CONCEPT Cited by 1 source
Authorization decision caching¶
What it is¶
Authorization decision caching stores the Allow / Deny outcome of an authorization check for later reuse, so subsequent requests with the same inputs skip the policy-engine round trip. Most production fine-grained-authz architectures depend on it — AVP / Cedar / OPA evaluation is "millisecond-level" by itself, but authorization is on the hot path of every API call; submillisecond is only reachable via caching.
Typical two-level shape¶
The canonical shape, used by Convera:
- API-Gateway-level authorizer-decision cache. Given a token, the IAM policy returned by the Lambda authorizer is cached keyed by token (or token + route) for a configurable TTL. Subsequent requests from the same principal with the same token hit the cache — no authorizer invocation, no AVP call, no Cognito validation.
- Application-level token cache. The client app caches the Cognito JWT itself so repeat logins don't re-hit Cognito.
Together: "sub-millisecond response times while reducing operational costs and maintaining security controls." (Source: sources/2026-02-05-aws-convera-verified-permissions-fine-grained-authorization)
The cache-key design¶
Cache key granularity determines what you're actually caching:
- Token-keyed. One entry per token. Coarse. Decision changes when the token changes. Used in Convera.
- (Token, route)-keyed. Per-endpoint decision. Finer. Needed when the same token might have different decisions on different endpoints and you want each evaluated independently.
- (Principal, resource, action)-keyed. Finest. Requires the authorizer to extract resource identifiers from the request URL / body before looking up. Most invalidation work, most fidelity.
Cache-invalidation becomes policy-propagation floor¶
A subtle but load-bearing property: the cache TTL becomes the minimum time between a policy change and enforcement. If TTL = 5m and infosec just tightened a policy, it may take 5m before all live tokens see the new policy.
This interacts with concepts/token-enrichment: enriched attributes are pinned for the token lifetime, and cached decisions are pinned for the cache TTL. Layered caches → layered staleness.
What must NOT be cached¶
- Decisions that depend on time-bound context. "Allow only during business hours" — the decision is wrong 10 minutes after the boundary. Either don't cache these, or include the time bucket in the cache key.

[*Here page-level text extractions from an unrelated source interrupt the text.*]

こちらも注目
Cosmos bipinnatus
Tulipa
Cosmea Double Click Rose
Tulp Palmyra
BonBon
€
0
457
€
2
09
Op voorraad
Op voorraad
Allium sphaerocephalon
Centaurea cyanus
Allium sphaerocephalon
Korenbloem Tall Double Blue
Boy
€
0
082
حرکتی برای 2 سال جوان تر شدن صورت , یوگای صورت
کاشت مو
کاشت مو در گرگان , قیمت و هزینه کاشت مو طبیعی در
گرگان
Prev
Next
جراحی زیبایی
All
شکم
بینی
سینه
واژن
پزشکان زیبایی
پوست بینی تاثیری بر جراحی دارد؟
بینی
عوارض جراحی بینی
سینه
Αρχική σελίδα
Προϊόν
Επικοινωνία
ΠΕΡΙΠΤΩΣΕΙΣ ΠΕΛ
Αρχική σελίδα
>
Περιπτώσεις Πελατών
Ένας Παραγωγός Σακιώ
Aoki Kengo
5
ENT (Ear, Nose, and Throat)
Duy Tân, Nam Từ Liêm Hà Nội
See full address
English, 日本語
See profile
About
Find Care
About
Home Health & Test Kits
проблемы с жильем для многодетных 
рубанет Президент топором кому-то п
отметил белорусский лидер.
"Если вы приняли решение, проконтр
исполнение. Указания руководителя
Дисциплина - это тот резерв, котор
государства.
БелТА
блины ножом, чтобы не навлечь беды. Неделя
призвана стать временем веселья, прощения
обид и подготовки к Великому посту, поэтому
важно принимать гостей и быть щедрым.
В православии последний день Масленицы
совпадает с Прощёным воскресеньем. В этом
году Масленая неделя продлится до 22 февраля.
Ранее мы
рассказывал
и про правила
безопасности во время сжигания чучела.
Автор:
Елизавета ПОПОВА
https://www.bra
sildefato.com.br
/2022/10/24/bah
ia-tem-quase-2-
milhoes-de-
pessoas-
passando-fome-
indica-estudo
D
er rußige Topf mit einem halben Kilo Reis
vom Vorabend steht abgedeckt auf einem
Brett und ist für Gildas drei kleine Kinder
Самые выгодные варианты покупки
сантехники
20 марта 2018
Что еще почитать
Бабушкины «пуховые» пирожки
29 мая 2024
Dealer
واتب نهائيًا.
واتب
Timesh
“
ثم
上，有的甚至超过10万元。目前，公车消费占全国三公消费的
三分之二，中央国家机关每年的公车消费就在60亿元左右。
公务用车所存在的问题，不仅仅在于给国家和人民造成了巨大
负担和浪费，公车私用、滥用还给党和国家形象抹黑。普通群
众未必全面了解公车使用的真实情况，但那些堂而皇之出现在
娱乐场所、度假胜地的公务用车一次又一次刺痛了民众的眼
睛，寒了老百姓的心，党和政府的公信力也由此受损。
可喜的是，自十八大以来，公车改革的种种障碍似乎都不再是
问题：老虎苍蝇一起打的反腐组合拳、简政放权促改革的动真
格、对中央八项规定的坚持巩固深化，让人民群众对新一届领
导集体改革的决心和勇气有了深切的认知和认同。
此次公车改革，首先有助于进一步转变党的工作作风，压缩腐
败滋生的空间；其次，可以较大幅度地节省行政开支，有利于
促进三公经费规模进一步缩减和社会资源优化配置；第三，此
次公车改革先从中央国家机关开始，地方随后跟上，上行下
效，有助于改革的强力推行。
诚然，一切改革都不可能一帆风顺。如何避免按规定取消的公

- Decisions that depend on live counters. "Allow only under the user's daily transaction limit" — stale cache under-reports usage.

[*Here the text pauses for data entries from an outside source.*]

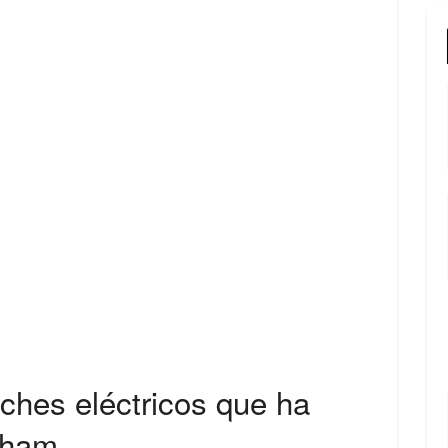
ches eléctricos que ha
kham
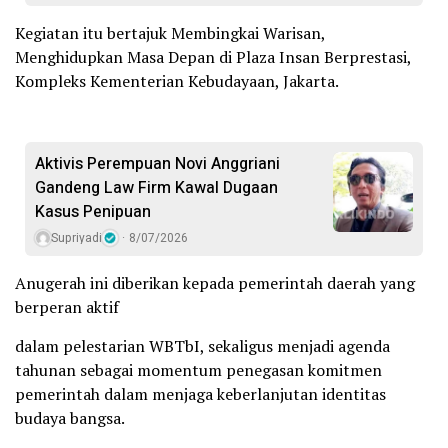
Kegiatan itu bertajuk Membingkai Warisan,
Menghidupkan Masa Depan di Plaza Insan Berprestasi,
Kompleks Kementerian Kebudayaan, Jakarta.
Aktivis Perempuan Novi Anggriani
Gandeng Law Firm Kawal Dugaan
Kasus Penipuan
Supriyadi
8/07/2026
Anugerah ini diberikan kepada pemerintah daerah yang
berperan aktif
dalam pelestarian WBTbI, sekaligus menjadi agenda
tahunan sebagai momentum penegasan komitmen
pemerintah dalam menjaga keberlanjutan identitas
budaya bangsa.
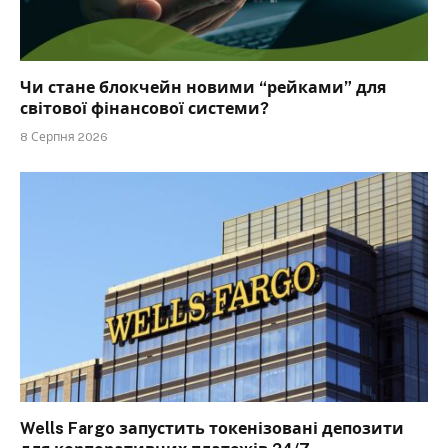
Чи стане блокчейн новими “рейками” для
світової фінансової системи?
8 Серпня 2026
Wells Fargo запустить токенізовані депозити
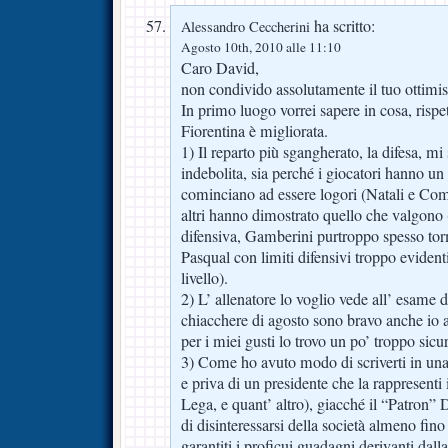
ha scritto:
Alessandro Ceccherini
Agosto 10th, 2010 alle 11:10
Caro David,
non condivido assolutamente il tuo ottimi
In primo luogo vorrei sapere in cosa, rispet
Fiorentina è migliorata.
1) Il reparto più sgangherato, la difesa, m
indebolita, sia perché i giocatori hanno un
cominciano ad essere logori (Natali e Como
altri hanno dimostrato quello che valgono 
difensiva, Gamberini purtroppo spesso torm
Pasqual con limiti difensivi troppo evident
livello).
2) L’ allenatore lo voglio vede all’ esame 
chiacchere di agosto sono bravo anche io a 
per i miei gusti lo trovo un po’ troppo sicur
3) Come ho avuto modo di scriverti in una 
e priva di un presidente che la rappresenti 
Lega, e quant’ altro), giacché il “Patron”
di disinteressarsi della società almeno fin
garantiti i proficui guadagni derivanti dalla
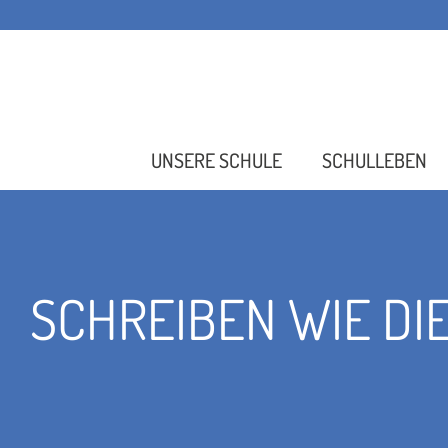
UNSERE SCHULE
SCHULLEBEN
SCHREIBEN WIE DI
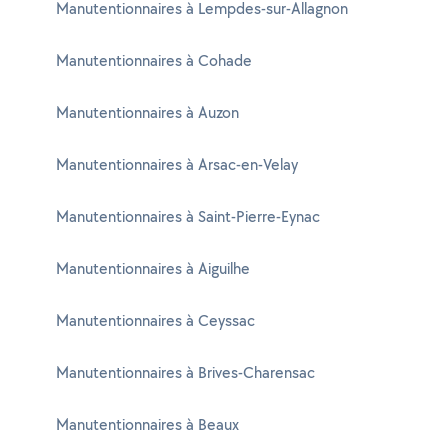
Manutentionnaires à Lempdes-sur-Allagnon
Manutentionnaires à Cohade
Manutentionnaires à Auzon
Manutentionnaires à Arsac-en-Velay
Manutentionnaires à Saint-Pierre-Eynac
Manutentionnaires à Aiguilhe
Manutentionnaires à Ceyssac
Manutentionnaires à Brives-Charensac
Manutentionnaires à Beaux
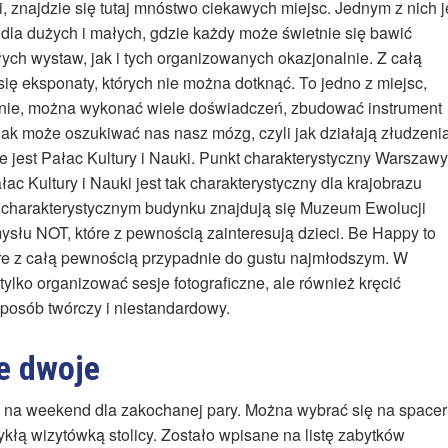
mi, znajdzie się tutaj mnóstwo ciekawych miejsc. Jednym z nich j
dla dużych i małych, gdzie każdy może świetnie się bawić
stałych wystaw, jak i tych organizowanych okazjonalnie. Z całą
ię eksponaty, których nie można dotknąć. To jedno z miejsc,
nie, można wykonać wiele doświadczeń, zbudować instrument
jak może oszukiwać nas nasz mózg, czyli jak działają złudzeni
 jest Pałac Kultury i Nauki. Punkt charakterystyczny Warszawy
ac Kultury i Nauki jest tak charakterystyczny dla krajobrazu
tym charakterystycznym budynku znajdują się Muzeum Ewolucji
mysłu NOT, które z pewnością zainteresują dzieci. Be Happy to
óre z całą pewnością przypadnie do gustu najmłodszym. W
ylko organizować sesje fotograficzne, ale również kręcić
sposób twórczy i niestandardowy.
e dwoje
 na weekend dla zakochanej pary. Można wybrać się na spacer
ykłą wizytówką stolicy. Zostało wpisane na listę zabytków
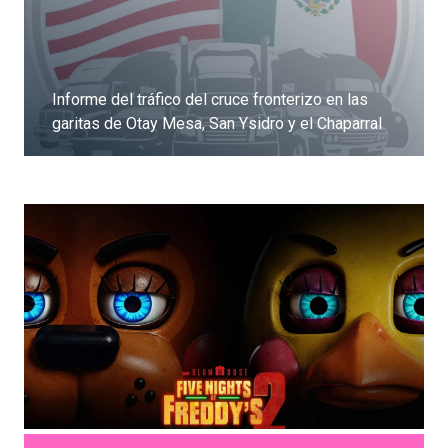
Informe del tráfico del cruce fronterizo en las
garitas de Otay Mesa, San Ysidro y el Chaparral
Dale clic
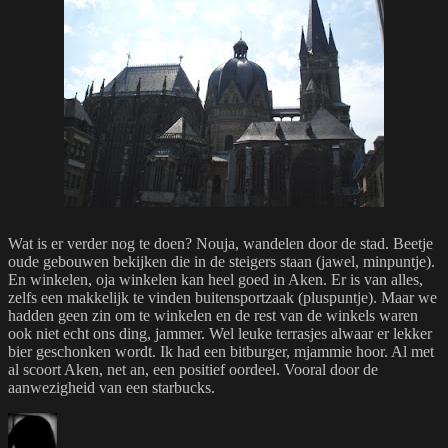
Wat is er verder nog te doen? Nouja, wandelen door de stad. Beetje
oude gebouwen bekijken die in de steigers staan (jawel, minpuntje).
En winkelen, oja winkelen kan heel goed in Aken. Er is van alles,
zelfs een makkelijk te vinden buitensportzaak (pluspuntje). Maar we
hadden geen zin om te winkelen en de rest van de winkels waren
ook niet echt ons ding, jammer. Wel leuke terrasjes alwaar er lekker
bier geschonken wordt. Ik had een bitburger, mjammie hoor. Al met
al scoort Aken, net an, een positief oordeel. Vooral door de
aanwezigheid van een starbucks.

- Decisions shortly after a known policy change. If the invalidation signal exists, flush on change; if not, accept TTL staleness.
Caveats¶
- Security ≠ latency. The cache is a latency tool, not a security tool. A cache that caches "Allow" past a revocation is a security incident. TTLs must be tuned against the policy-change frequency and the severity of late propagation.

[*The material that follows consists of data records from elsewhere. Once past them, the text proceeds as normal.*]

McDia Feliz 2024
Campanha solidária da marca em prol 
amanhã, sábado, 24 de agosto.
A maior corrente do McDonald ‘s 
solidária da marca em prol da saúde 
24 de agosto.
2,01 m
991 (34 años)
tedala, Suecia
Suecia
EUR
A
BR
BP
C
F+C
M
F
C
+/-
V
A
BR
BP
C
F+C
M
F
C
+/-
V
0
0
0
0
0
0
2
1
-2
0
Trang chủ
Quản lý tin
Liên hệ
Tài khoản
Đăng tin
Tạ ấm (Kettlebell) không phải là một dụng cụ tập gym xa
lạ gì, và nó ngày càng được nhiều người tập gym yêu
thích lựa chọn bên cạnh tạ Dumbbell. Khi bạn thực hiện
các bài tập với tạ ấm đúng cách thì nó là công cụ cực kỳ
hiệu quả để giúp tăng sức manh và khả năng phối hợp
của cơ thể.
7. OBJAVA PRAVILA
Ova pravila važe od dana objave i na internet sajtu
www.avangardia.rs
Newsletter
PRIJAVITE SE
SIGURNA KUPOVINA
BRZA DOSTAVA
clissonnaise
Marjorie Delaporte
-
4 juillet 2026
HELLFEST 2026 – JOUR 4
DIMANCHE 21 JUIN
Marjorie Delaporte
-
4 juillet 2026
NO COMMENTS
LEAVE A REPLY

- Cache-miss behavior. On miss, fall through to full evaluation. Sizing a cache-miss spike (e.g., after a mass token refresh) is capacity planning for the authorizer.
- Multi-tenant isolation. Cache keys in a multi-tenant system must include the tenant dimension; cross-tenant cache hits are a leakage.
Seen in¶
- sources/2026-02-05-aws-convera-verified-permissions-fine-grained-authorization — Convera's two-level cache (API Gateway authorizer-decision + application-level Cognito token) delivers submillisecond latency over AVP's millisecond-level decisions.
Related¶
- concepts/fine-grained-authorization — the per-request overhead caching exists to absorb.
- concepts/token-enrichment — the complementary hot-path optimization; both push cost off the per-request path.
- systems/amazon-api-gateway — built-in authorizer-decision cache.
- patterns/lambda-authorizer — the compute the cache fronts.